CONDON: I think political action committees have happened, where our biggest legislative body, the Congress, voted an irrevocable system to bribe themselves. And when you take bribery on such a legitimate scale that it can no longer be called bribery, where men accumulate funds of a million and a half and two million dollars which they don’t touch, and which, the day they leave office, becomes theirs entirely, I think the basis of the disease began with this legalized bribery called “political action committees.”
HEFFNER: What hope for the future, if any?
CONDON: Well, there’s wonderful organizations like Common Cause. And I think people are getting really tired of the fact that legislators can vote themselves $135,000 a year plus all of the plus and plus and plus and plus. And on top of that, political action money. The worm will turn.
HEFFNER: The worm being?
CONDON: The public.
HEFFNER: The public.
CONDON: I’m so tired of hearing politicians, they never refer to the public. They refer to them as “The American People.” And it’s the same public that buys the packaged bread, the same people are being merchandised out of their birthright by political action committees.
HEFFNER: Yes, but you know, lets look at it from another point of view. If they are the same people, in terms of our commercial life, and if they are the same people in terms of our political life, they are the ones who make these decisions. And why do you think the worm will turn?
CONDON: I happen to …
HEFFNER: Wishful thinking?
CONDON: No, no. I happen to, now, fall back on the Constitution of the United States. And even though I can recognize them as being absolutely willing dupes from time to time, I take it as my right to sort of kid them about it. Which is what satire does.
HEFFNER: Okay. Now, is there any indication of that in novels to come?
CONDON: Novels to come. Well, now, let’s say this. I’m 79.
HEFFNER: You’re a kid.
CONDON: Well, I know. But this is how it works. About five years ago I was writing 10 pages a day. Every day, 10 pages a day. And I worked seven days a week. Now, I do three pages a day. And by the time another year passes, it might drop to two pages a day. (Laughter) So these books in the future are a little bit obscured by steam, the steam of time.
HEFFNER: We have just two minutes left. But let me ask you – and I wasn’t really talking about the quantity of books; I’m really not talking about productivity …
CONDON: Yes.
HEFFNER: … though you have been such an incredibly productive person – talking about what ideas feed into those books. Will we expect something different from Condon? Not, again, in quantity, but in terms of the nature of your message?
CONDON: Well, the book I’m working on now is, I think, really has just shifted the emphasis away from politicians down to individuals.
HEFFNER: Do we come out better?
CONDON: Well, we come out better because in the end it’s a love story. And therefore we … But it’s still a struggle over the prejudices of concept, the concept of what is right and what is improper – not wrong; improper – that brings the conflict between this man and this woman.

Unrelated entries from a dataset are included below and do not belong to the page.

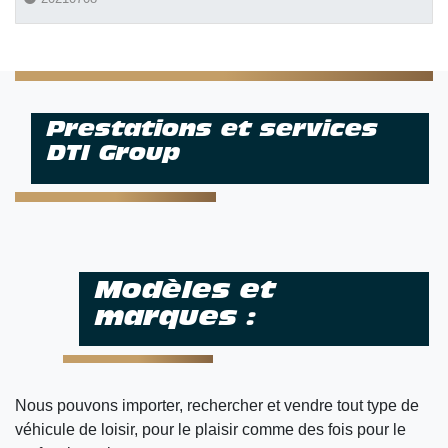
A
er
p
p
Prestations et services
DTI Group
Modèles et
marques :
Nous pouvons importer, rechercher et vendre tout type de
véhicule de loisir, pour le plaisir comme des fois pour le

HEFFNER: It’s so interesting to me that you don’t want it to be between right and wrong; but right and improper.
CONDON: Well, I wouldn’t, I mean, it would take really a double-dome philosopher to define “wrong.” It’s easy to define “right,” but it’s very hard to define “wrong.”
HEFFNER: Takes a satirist, that’s all. Right?
CONDON: (Laughter) Well, perhaps that’s right, yes.
HEFFNER: And perhaps that’s why that’s the nature of what you’ve written all your life.
CONDON: Well, that’s why I’m … Thank you. That’s an explanation for me how that happened.
HEFFNER: (Laughter) Richard Condon, thank you so much for joining me today on The Open Mind. I am grateful for you to be here.
CONDON: Thank you very much.
HEFFNER: And thanks, too, to you in the audience. I hope you join us again next time too. And if you’d like to share your thoughts about our program today, please write: The Open Mind, P. O. Box 7977, FDR Station, New York, New York 10150. For transcripts send $2.00 in check or money order.
Meanwhile, as an old friend used to say, “Good night and good luck.”